Here’s how I would answer it:

Human beings are given free will.  There are arguments for predestination; I’ll push them aside for a different day.

Given choice, what do people choose?  The answer is: all manner of thought, speech and activity – they choose to do stuff.  And that stuff runs the gamut from lofty altruism through rank selfishness through unmistakable evil.  If God were to intervene somewhere along that gamut, where would it be?  I’m sure most reasoners would say somewhere that includes stopping Adam Lanza from shooting his mom, then spraying first graders with bullets.  But if you say that God must stop evil, then you must define the evil that will be stopped.  And you can’t without becoming God.

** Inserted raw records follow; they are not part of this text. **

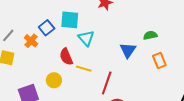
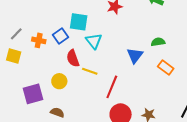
blue square: (47, 28) -> (60, 36), moved
orange cross: (31, 41) -> (39, 40), turned -32
orange rectangle: (159, 60) -> (166, 68), turned -35

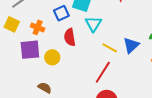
orange cross: (39, 40) -> (38, 27), moved
yellow line: (90, 71) -> (110, 48), moved
purple square: (33, 94) -> (30, 50), moved

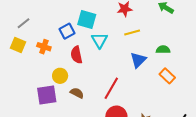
yellow line: (110, 48) -> (132, 32), moved, turned -42
purple square: (30, 50) -> (47, 95), moved
brown semicircle: (45, 88) -> (77, 93), moved

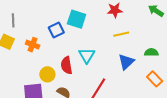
gray line: (23, 23) -> (13, 20), turned -56
cyan triangle: (99, 40) -> (87, 55), moved
red semicircle: (76, 55) -> (67, 65), moved

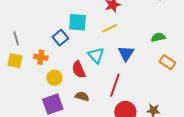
yellow line: (121, 34) -> (110, 28), moved
blue triangle: (126, 62) -> (126, 53), moved
yellow circle: (47, 74) -> (54, 78), moved

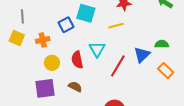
blue triangle: (126, 53) -> (142, 55), moved
orange cross: (41, 57) -> (43, 40), turned -32
red line: (115, 85) -> (118, 66), moved

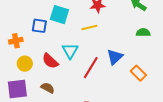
blue square: (66, 25) -> (39, 26), turned 35
green semicircle: (162, 44) -> (143, 32), moved
red semicircle: (77, 60) -> (50, 61), turned -36

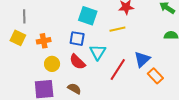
blue square: (39, 26) -> (77, 39), moved
orange rectangle: (138, 73) -> (155, 76), moved

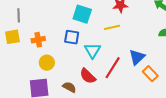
yellow square: (18, 38) -> (12, 37), turned -35
red semicircle: (77, 62) -> (88, 76), moved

See, to unmask the argument is to realize that people who won’t believe in a God who allows evil (their definition) want be God or at least to control God.  They want to prescript God’s actions.  They don’t want a God, they want a genie, an omnipotent vassal who answers (only) to them.  They can only accept an ogre or a genie.  A God who watches and weeps is either impotent or uncaring.

Or Almighty.

Evil festering and growing and destroying does not disprove the existence of God, it proves the existence of another being.  Yeah .. the devil.  That guy.  The twisted progression of emotional turmoil, sick thought and the action produced is constantly happening all around us, and if we’re honest, within us.  While we would cringe at doing anything like Mr. Lanza did, we’d slowly allow the destruction of our families through infidelity and divorce.  This is not to condemn anyone, just to show that the problem is not out there – it’s in us.

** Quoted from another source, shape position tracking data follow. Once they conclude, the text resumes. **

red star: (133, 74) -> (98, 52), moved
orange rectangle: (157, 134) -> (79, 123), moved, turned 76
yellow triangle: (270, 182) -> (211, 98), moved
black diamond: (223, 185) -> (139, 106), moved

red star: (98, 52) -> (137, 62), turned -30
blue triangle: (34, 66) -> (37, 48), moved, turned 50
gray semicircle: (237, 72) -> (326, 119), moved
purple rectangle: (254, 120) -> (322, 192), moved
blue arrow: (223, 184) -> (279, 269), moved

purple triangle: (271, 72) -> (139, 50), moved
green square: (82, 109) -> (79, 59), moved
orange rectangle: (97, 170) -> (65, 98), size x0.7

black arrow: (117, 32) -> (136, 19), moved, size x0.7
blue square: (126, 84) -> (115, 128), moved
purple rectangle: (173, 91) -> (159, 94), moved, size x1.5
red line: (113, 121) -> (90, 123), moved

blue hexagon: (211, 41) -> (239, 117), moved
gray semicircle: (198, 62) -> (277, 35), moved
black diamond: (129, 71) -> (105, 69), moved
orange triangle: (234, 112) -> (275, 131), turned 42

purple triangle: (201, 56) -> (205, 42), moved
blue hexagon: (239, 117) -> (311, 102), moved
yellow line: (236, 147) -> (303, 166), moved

One of the attributes of the God of the Bible is that He is long-suffering.  He puts up with all kinds of evil for the eventuality of people coming to their senses and seeking good instead.  And He is good’s source; it’s His invention.

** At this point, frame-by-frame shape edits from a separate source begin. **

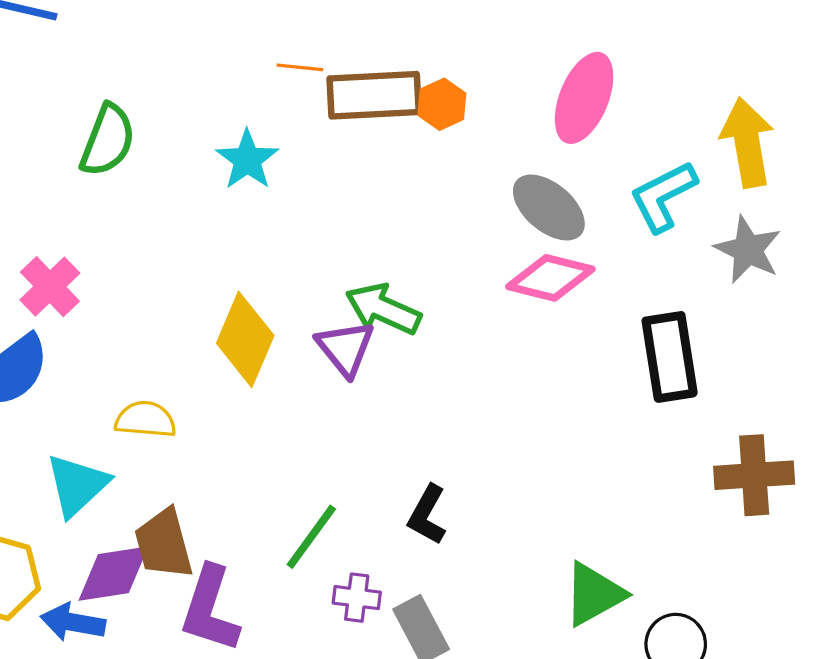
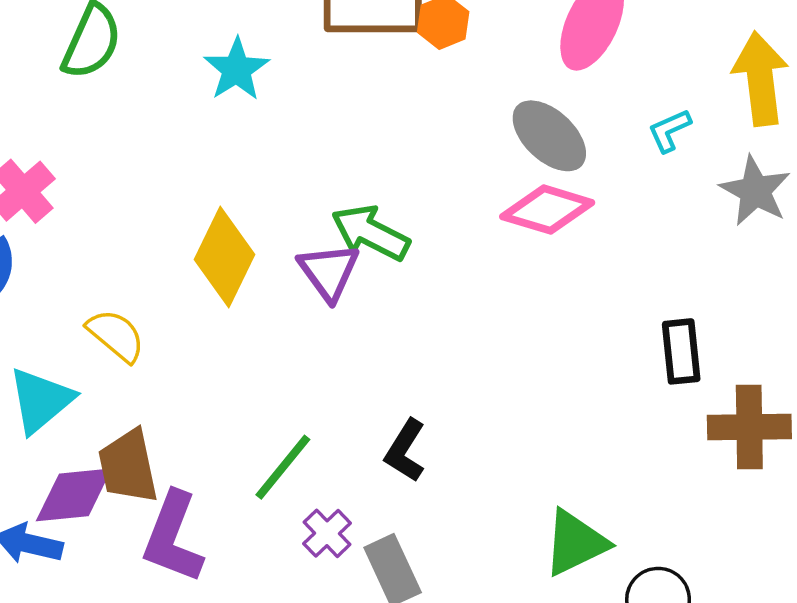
cyan L-shape: (663, 196) -> (669, 130), size x0.6
black rectangle: (670, 357) -> (681, 351), moved, size x0.7
yellow semicircle: (146, 419) -> (116, 335), turned 32
purple cross: (357, 598) -> (327, 533), turned 36

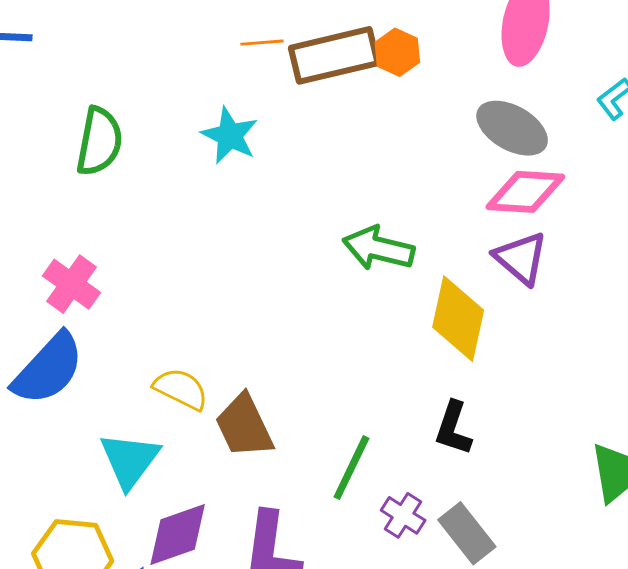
yellow diamond: (224, 257) -> (458, 319), moved
purple triangle: (329, 272) -> (521, 258), moved
brown trapezoid: (128, 467) -> (244, 426), moved

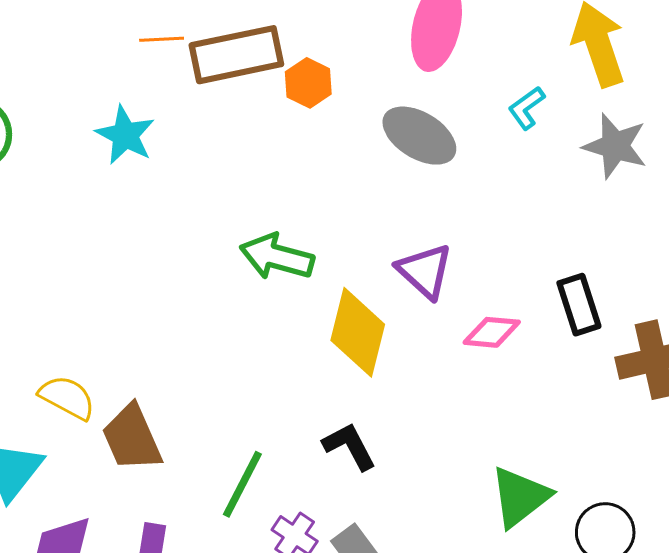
orange hexagon: (397, 52) -> (308, 83), moved
pink diamond: (525, 192) -> (492, 332), moved, size x0.7
black L-shape: (453, 428) -> (349, 446), turned 132

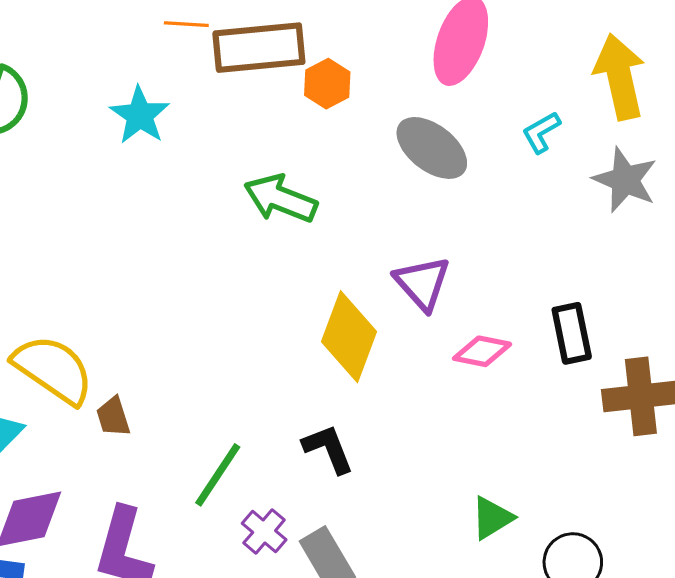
green arrow: (277, 257) -> (281, 199), moved
yellow semicircle: (67, 397) -> (53, 369), size x1.5
brown trapezoid: (132, 438) -> (113, 417), size x0.6
green triangle: (520, 497) -> (492, 518), size x0.7

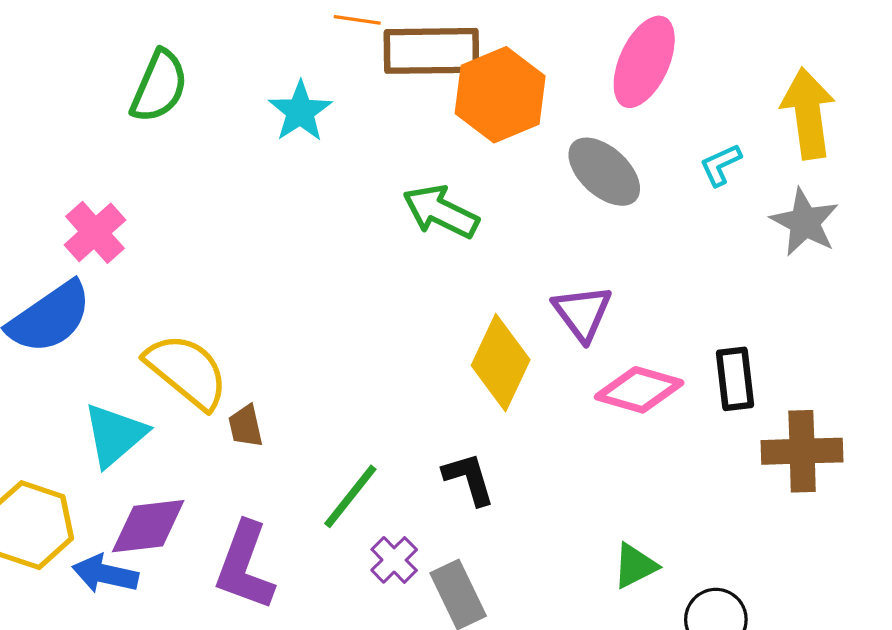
orange hexagon: (327, 84) -> (500, 95), size x1.8
pink diamond: (482, 351) -> (639, 390), size x1.4

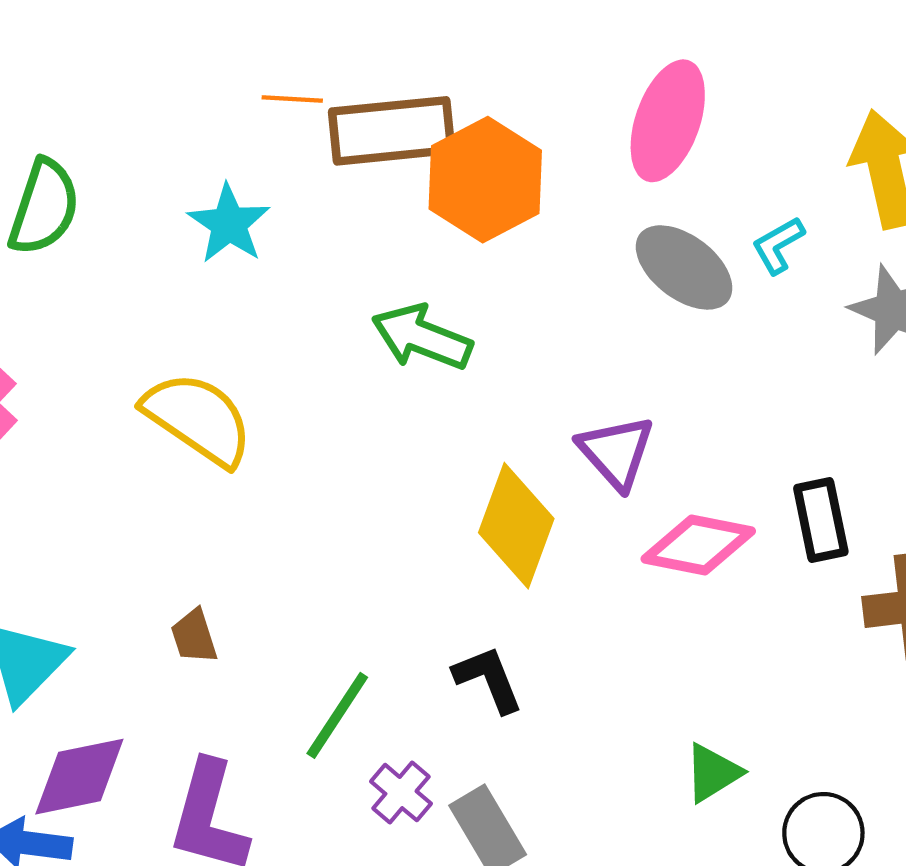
gray ellipse: (604, 172) -> (684, 267), moved
yellow semicircle: (187, 371) -> (198, 419), moved

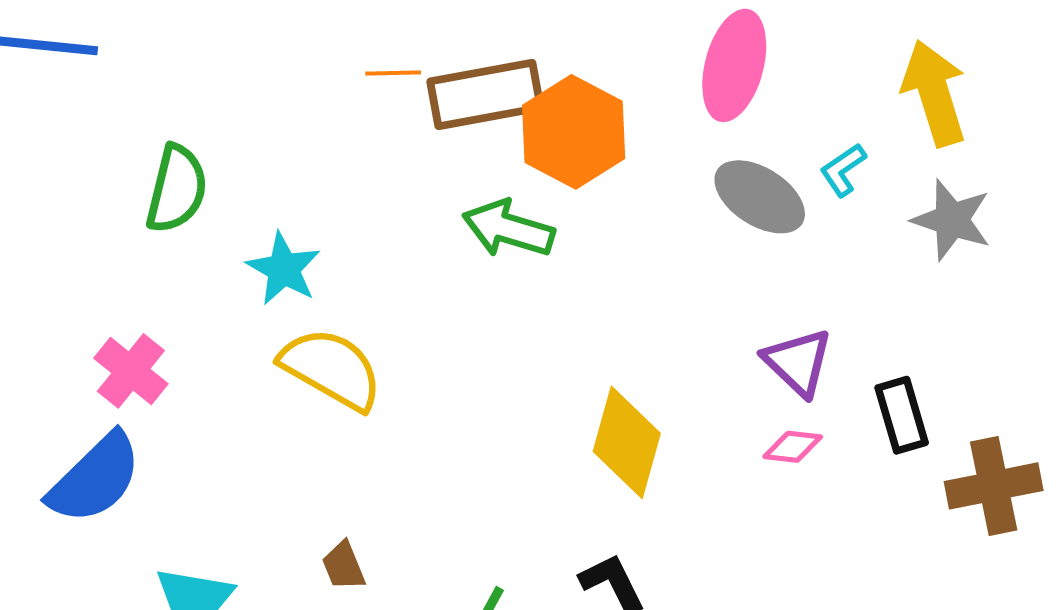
cyan star: (229, 224) -> (284, 269), moved
green arrow: (422, 337) -> (508, 229), moved
purple triangle: (616, 452) -> (798, 362), moved
pink diamond: (698, 545) -> (793, 447), size x0.6

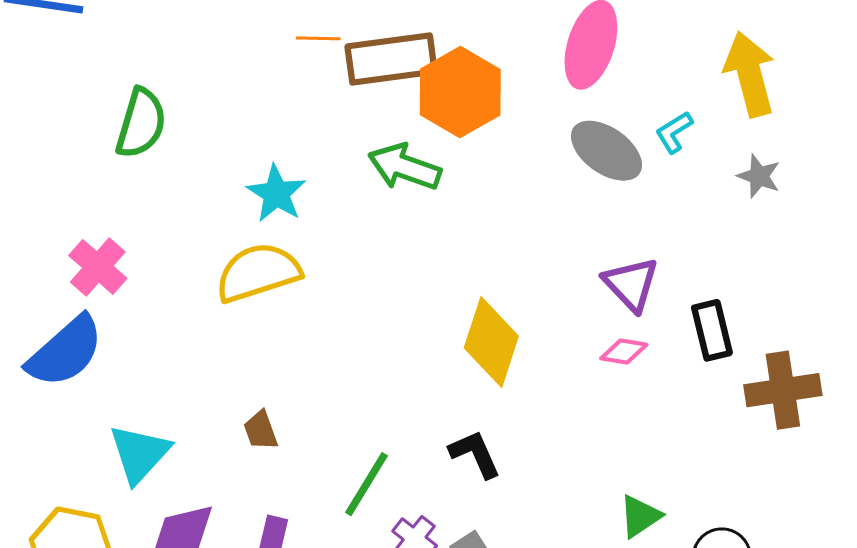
gray star: (952, 220) -> (759, 176), size x0.7
cyan star: (284, 269) -> (276, 194), moved
yellow semicircle: (331, 369) -> (258, 273), turned -50

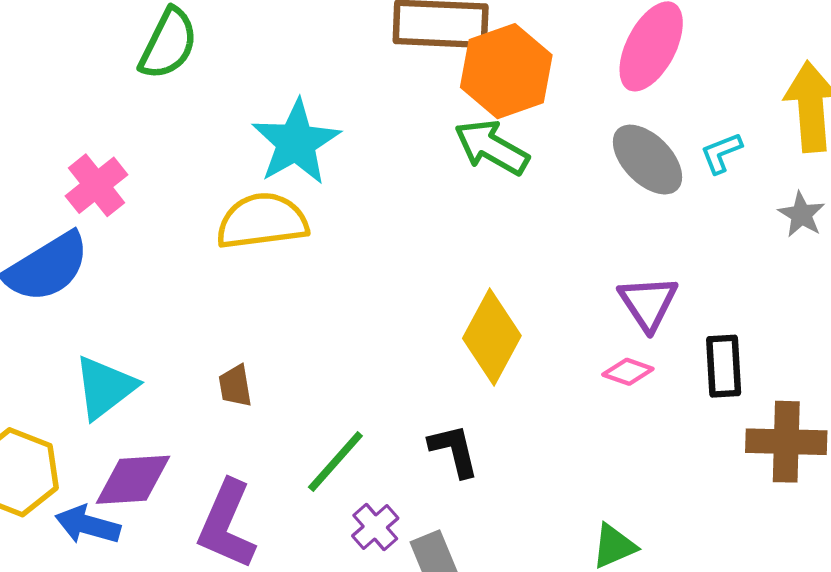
green arrow: (405, 167) -> (492, 147), moved
cyan star: (276, 194) -> (296, 142), size x1.4

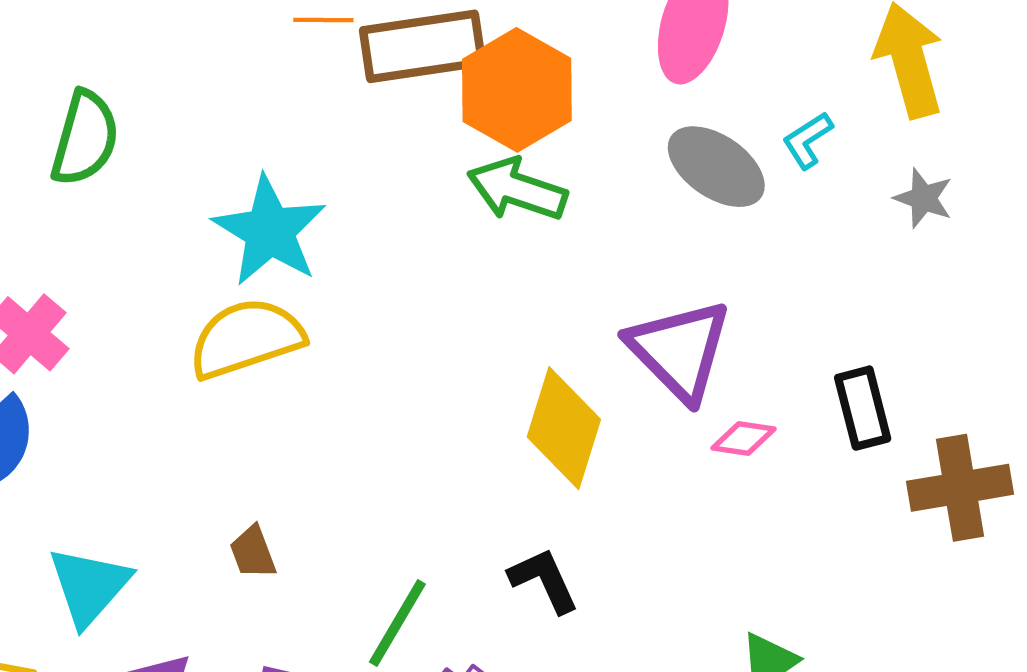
purple triangle: (648, 303) -> (679, 350), moved, size x1.4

This does nothing to diminish the horror of what happened on 14 December 2012, but it is an offer of a view of the divine that is mature and complete, not what many reasoning-only people want.

And the related question of  “Where was God?” is answered simply: God was right there.  It is another aspect of the reasoning tribe’s world-view that death is the end of all things.  Of God is eternal and our lives are also eternal and they carry on after these bodies die, then the children of Sandy Hook went right into the arms of heaven.  It was worse for the bereaved, but comfort and peace will be theirs over time, just the way grief works.

We will all die.  Some will be murdered.  Some will die in combat.  Some, only after losing their minds to dementia or their bodies to wasting diseases.  Our aversion to death is the proclamation of eternity, we should learn to listen to it; it might help us clean up our act.

Bottom line: God allows evil so that evil might be redeemed and turned to good.  I’m enjoying that process and invite others along.